OPINION: JOHNNY O’s IMAGE IS TARNISHING: Events over the past year threaten to permanently tarnish the reputation of Baltimore County Executive Johnny Olszewski. It began with his ham-handed attempt to neutralize the effectiveness of the county’s Inspector General. Now, evidence is mounting that his administration routinely gives favored treatment to politically connected builders and developers and allows campaign contributions to influence policy decisions, despite his denials. David Plymyer/Baltimore Brew.

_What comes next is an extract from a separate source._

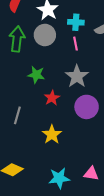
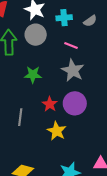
pink line: (75, 44) -> (71, 45), moved, turned -48
red star: (52, 98) -> (50, 104), moved
purple circle: (87, 107) -> (75, 103), moved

ACTING WICOMICO EXEC LOSES PRIMARY: Acting Wicomico County Executive John D. Psota — appointed on an interim basis to fill the position following the July 2020 death of County Executive Robert “Bob” Culver — has fallen short in his bid to win election to a full term in the job. Louis Peck/Maryland Matters.

FREDERICK ELECTIONS CERTIFIED: Frederick County election officials on Monday certified the results of the July 19 primary, starting a three-day clock for the County Council president to request a recount in the race she lost by three votes. Jill Atelsek/The Frederick News Post.

HAYNES VS SHELLENBERGER IN GENERAL: Now that Baltimore County State’s Attorney Scott Shellenberger has won the close Democratic primary race, he faces his first Republican opponent in the general election in 12 years. His Republican challenger, James Haynes, is a 72-year-old retired lawyer and a former assistant attorney general of Maryland. He said he plans to run an active, thought-provoking campaign. John Lee/WYPR-FM.

11 VOTES OF SEPARATION: The votes from the Republican primary for the Harford County Council’s District D seat will be recounted as a result of a mere 11-vote margin between the top two candidates. Jason Fontelieu/The Aegis.

NEW SHERIFF IN TOWN: Sam Cogen will lead the sheriff’s office in Baltimore City after a narrow win against 36-year incumbent John Anderson. Cogen, a former sheriff’s office employee, wrote that, “Our next step is to form a transition team focused on reorganization and modernization, which will enable us to implement best practices from the moment we take office.” There is no Republican challenger in the general election race in November. Kristen Mosbrucker/WYPR-FM.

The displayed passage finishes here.